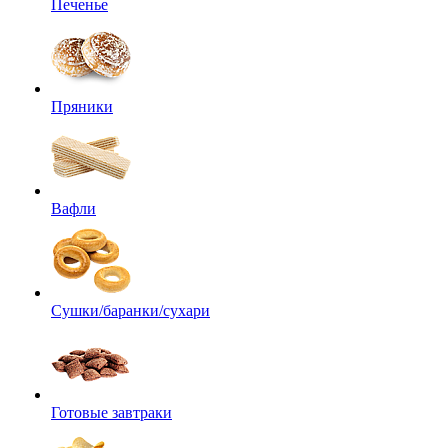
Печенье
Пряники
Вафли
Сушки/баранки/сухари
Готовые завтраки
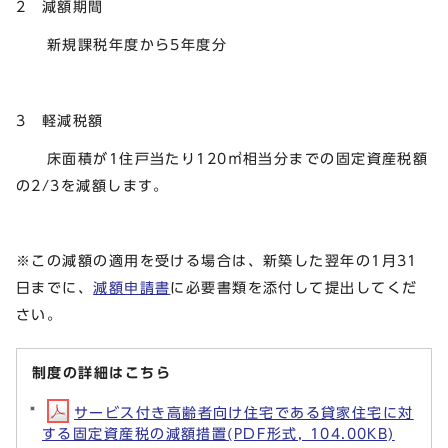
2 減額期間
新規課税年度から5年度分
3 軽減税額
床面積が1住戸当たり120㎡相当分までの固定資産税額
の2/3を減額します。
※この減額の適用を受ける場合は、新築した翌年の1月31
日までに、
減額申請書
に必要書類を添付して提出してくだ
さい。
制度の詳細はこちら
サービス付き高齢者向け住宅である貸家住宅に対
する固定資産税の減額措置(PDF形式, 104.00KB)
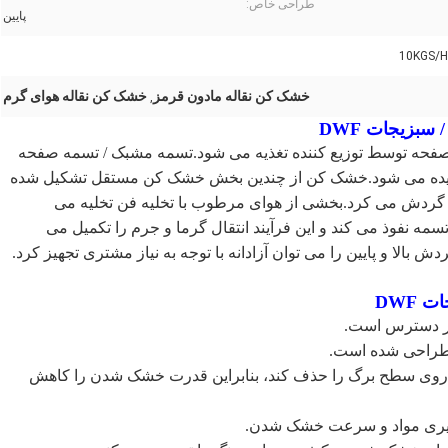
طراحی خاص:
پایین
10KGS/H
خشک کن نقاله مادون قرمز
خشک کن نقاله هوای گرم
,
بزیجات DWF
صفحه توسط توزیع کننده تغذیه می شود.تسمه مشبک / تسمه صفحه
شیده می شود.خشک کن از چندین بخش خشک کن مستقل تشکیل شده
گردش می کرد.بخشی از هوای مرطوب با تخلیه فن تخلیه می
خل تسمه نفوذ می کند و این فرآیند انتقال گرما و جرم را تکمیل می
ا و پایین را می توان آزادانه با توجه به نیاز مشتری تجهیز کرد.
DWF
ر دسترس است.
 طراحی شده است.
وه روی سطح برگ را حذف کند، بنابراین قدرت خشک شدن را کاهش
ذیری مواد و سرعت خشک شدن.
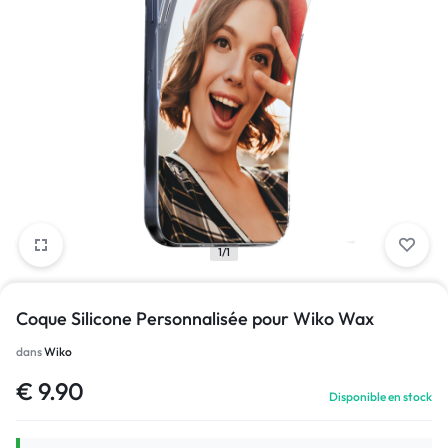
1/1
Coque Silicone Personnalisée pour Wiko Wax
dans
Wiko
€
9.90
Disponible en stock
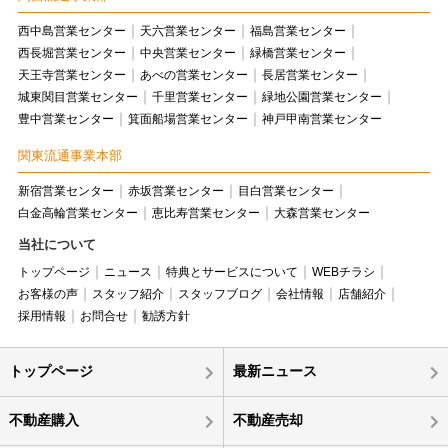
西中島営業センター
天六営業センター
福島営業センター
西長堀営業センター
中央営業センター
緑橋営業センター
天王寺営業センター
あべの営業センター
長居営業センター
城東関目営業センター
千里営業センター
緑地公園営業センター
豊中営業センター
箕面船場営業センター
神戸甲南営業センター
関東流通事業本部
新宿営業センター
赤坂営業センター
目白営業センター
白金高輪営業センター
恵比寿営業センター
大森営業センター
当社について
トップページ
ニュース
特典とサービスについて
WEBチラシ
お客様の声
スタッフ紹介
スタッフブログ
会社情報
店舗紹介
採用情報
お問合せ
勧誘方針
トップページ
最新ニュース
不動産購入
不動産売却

__________________________________________________

> _Work to be completed_
Everything from the line containing "ا و پایین را" to the last line of the listing above must be reproduced exactly, with no pictures included.

> _Output of the exercise_
ا و پایین را می توان آزادانه با توجه به نیاز مشتری تجهیز کرد.
DWF
ر دسترس است.
 طراحی شده است.
وه روی سطح برگ را حذف کند، بنابراین قدرت خشک شدن را کاهش
ذیری مواد و سرعت خشک شدن.
1/1
Coque Silicone Personnalisée pour Wiko Wax
dans
Wiko
€
9.90
Disponible en stock
西中島営業センター
天六営業センター
福島営業センター
西長堀営業センター
中央営業センター
緑橋営業センター
天王寺営業センター
あべの営業センター
長居営業センター
城東関目営業センター
千里営業センター
緑地公園営業センター
豊中営業センター
箕面船場営業センター
神戸甲南営業センター
関東流通事業本部
新宿営業センター
赤坂営業センター
目白営業センター
白金高輪営業センター
恵比寿営業センター
大森営業センター
当社について
トップページ
ニュース
特典とサービスについて
WEBチラシ
お客様の声
スタッフ紹介
スタッフブログ
会社情報
店舗紹介
採用情報
お問合せ
勧誘方針
トップページ
最新ニュース
不動産購入
不動産売却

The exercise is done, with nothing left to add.